Käme Kant heute in eine quotenträchtige Sendung im Fernsehen, würde man vielleicht fragen: Wer oder was war Immanuel Kant? Antwort (a) Epistemologe, (b) Dermatologe, (c) Entomologe, (d) Epidemiologe. Doch die Kenntnis der richtigen Lösung (a) fügt unserem Wissen kaum etwas hinzu, weil hier ausschließlich Definitionen abgefragt werden. Ein Wissen, mit dem der Mensch wirklich etwas anfangen kann, beinhaltet hingegen etwas ganz anderes: Wirkliches Wissen besteht in der Macht und dem Vermögen, Tatsachen zu kennen und Verknüpfungen zwischen diesen Tatsachen herstellen zu können. Kant selbst sagt: »Wissen ist ein Fürwahrhalten aus einem Erkenntnisgrunde.« Beschäftigen wir uns also mit der Erkenntnis. Und mit dem Drang, sie zu erwerben.

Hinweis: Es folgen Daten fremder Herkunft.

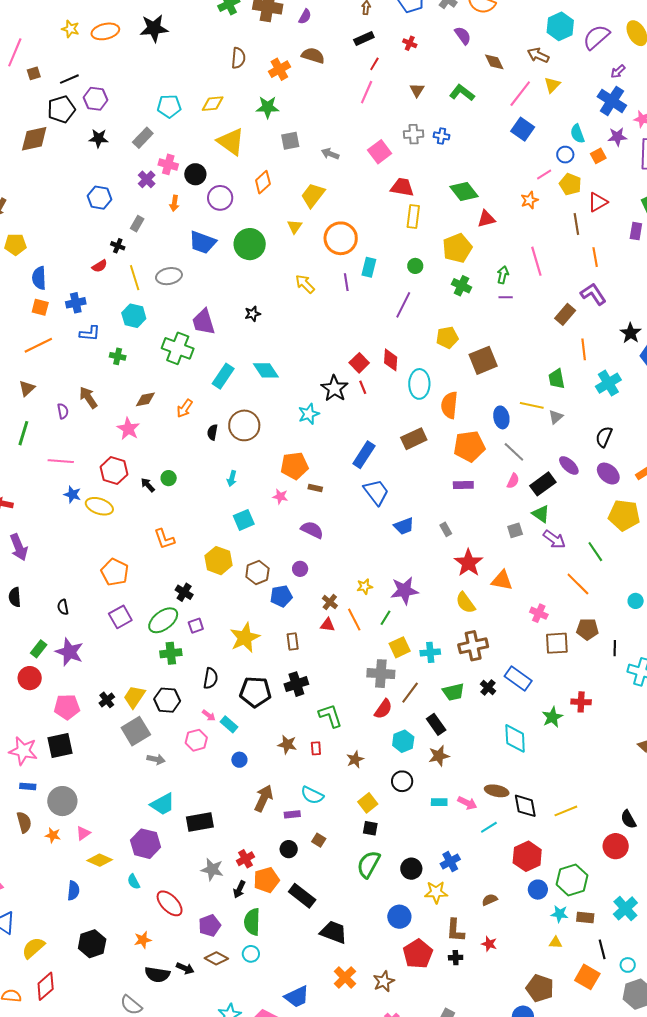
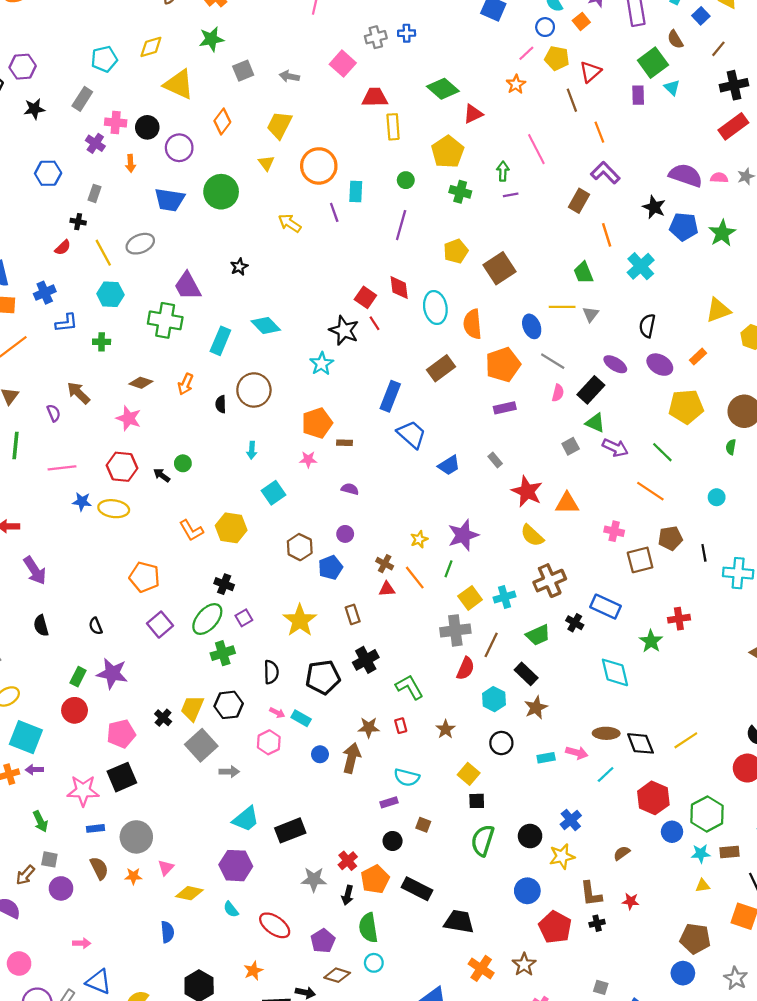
brown diamond: (145, 399) -> (141, 383), turned 40
purple semicircle: (312, 530) -> (350, 489), size x0.7
yellow hexagon: (218, 561) -> (231, 528), moved
brown arrow: (264, 798) -> (351, 758), moved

Was hatte ihn selbst zu Kant gebracht?, fragt sich der Lehrer. Warum hatte er so viele Jahre darauf verwandt,sich durch Kants zähe Schriften hindurchzukämpfen, obwohl er sich im Grunde genommen von Doktor Leips gar nicht so sehr unterschied und auch bei ihm alles immer schnell gehen musste?
|14|Ganz sicher war es der Geruch der Freiheit, den er in Kants Theorien erkannte: die Ahnung, dass die Welt in Wirklichkeit ganz anders sein könnte, als immer behauptet wurde, und der Glaube an die vielversprechenden Möglichkeiten, die darin lagen. Und er hatte gefühlt, dass er bei Kant genau das finden würde, wonach er suchte.Wer ein »Warum« hat, der erträgt auch jedes »Wie«. Der Lehrer hatte ein Ziel und einen Antrieb – und dafür ertrug er alle Strapazen.